The Sainte-Marie Story

Wendake: the land apart

The story of Sainte-Marie among the Hurons dates back almost four hundred years. Wendake (“the land apart”) was the ancestral homeland of the Huron Wendat nation, a branch of the Iroquoian family. The Wendat were a matrilineal society of skilled traders and farmers.

Following the trail of French explorer Samuel de Champlain, French Jesuit priests arrived in Wendake early in the 17th century. An international order, the Jesuits operated like an army, dedicated to spreading Catholicism throughout the world. They believed that the first step in converting a person to Christianity was to educate him.

The Jesuits established themselves in Wendake. They travelled from village to village, learning the Wendat language and customs, and preaching to the Native people. Their Superior, Father Jérome Lalemant, dreamed of "building a house apart, remote from the vicinity of the villages, that would serve among other things for the retreat and meditation of our evangelistic labourers."

The mission is built

Courageous laymen travelled from France to build a mission on the banks of the Isaraqui (Wye) River in 1639. It was named Sainte-Marie among the Hurons.
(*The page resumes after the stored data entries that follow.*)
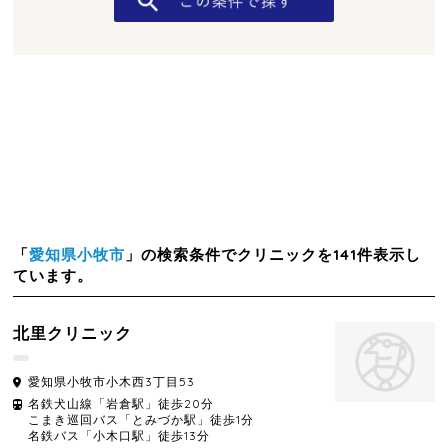
「
愛知県小牧市
」の検索条件でクリニックを141件表示し
ています。
北里クリニック
愛知県
小牧市
小木西3丁目53
名鉄犬山線「岩倉駅」徒歩20分
こまき巡回バス「とみづか駅」徒歩1分
名鉄バス「小木口駅」徒歩13分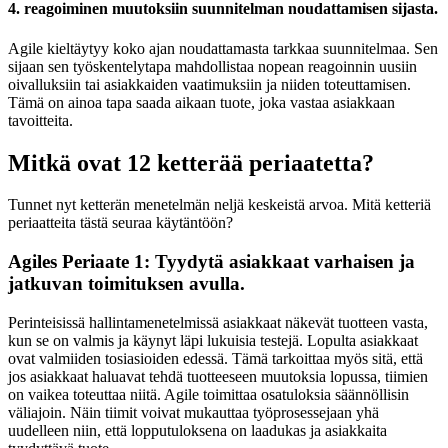
4. reagoiminen muutoksiin suunnitelman noudattamisen sijasta.
Agile kieltäytyy koko ajan noudattamasta tarkkaa suunnitelmaa. Sen
sijaan sen työskentelytapa mahdollistaa nopean reagoinnin uusiin
oivalluksiin tai asiakkaiden vaatimuksiin ja niiden toteuttamisen.
Tämä on ainoa tapa saada aikaan tuote, joka vastaa asiakkaan
tavoitteita.
Mitkä ovat 12 ketterää periaatetta?
Tunnet nyt ketterän menetelmän neljä keskeistä arvoa. Mitä ketteriä
periaatteita tästä seuraa käytäntöön?
Agiles Periaate 1: Tyydytä asiakkaat varhaisen ja
jatkuvan toimituksen avulla.
Perinteisissä hallintamenetelmissä asiakkaat näkevät tuotteen vasta,
kun se on valmis ja käynyt läpi lukuisia testejä. Lopulta asiakkaat
ovat valmiiden tosiasioiden edessä. Tämä tarkoittaa myös sitä, että
jos asiakkaat haluavat tehdä tuotteeseen muutoksia lopussa, tiimien
on vaikea toteuttaa niitä. Agile toimittaa osatuloksia säännöllisin
väliajoin. Näin tiimit voivat mukauttaa työprosessejaan yhä
uudelleen niin, että lopputuloksena on laadukas ja asiakkaita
Huron is the French name for Wendat.

Hard work and dedication soon brought Sainte-Marie to virtual self-sufficiency, an impressive achievement for a community 1,200 kilometres from Quebec. It was to last only 10 years.
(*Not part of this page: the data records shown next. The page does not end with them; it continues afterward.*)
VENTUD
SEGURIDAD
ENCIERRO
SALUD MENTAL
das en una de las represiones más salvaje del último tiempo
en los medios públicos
In the 17th century, the land we know as Canada was New France. The population numbered in the low hundreds, and most of the people lived along the Saint Lawrence River, their livelihood based on fish, furs and fledgling agriculture. We know the story of Sainte-Marie among the Hurons from the annual reports written by the Superior at Sainte-Marie. The reports, known as the Jesuit Relations, were sent to France via Quebec.

The mission is abandoned

The report written by Father Paul Ragueneau tells us the story of heartbreak and despair that led to the abandonment of Sainte-Marie among the Hurons.

In the spring of 1649, attacks by the Iroquois increased. Under growing pressure, the Jesuit missionaries, their helpers and Wendat followers burned the settlement and abandoned it. They fled to St. Joseph Island (now Christian Island), where they endeavoured to establish a new Sainte-Marie. After a terrible winter of starvation and constant attack, the Frenchmen and the Christian Wendat returned to Quebec.

The Huron were settled on l'île d'Orléans in Quebec, where the Iroquois attacked the community. The surviving Wendat stayed in Quebec, and eventually gathered at Jeune Lorette in 1697, where they established their Huron culture and a nation known as Loretteville or Wendake. Today, it remains one of the largest Huron Wendat communities in Canada. At Sainte-Marie among the Hurons in Ontario, the grave of the martyred priests Brébeuf and Lalemant is a sacred place of Christian pilgrimage.

The ruins of Sainte-Marie lay undisturbed for almost three centuries. Archaeological excavations and historical research provided the information to accurately reconstruct many of the original mission buildings seen here today.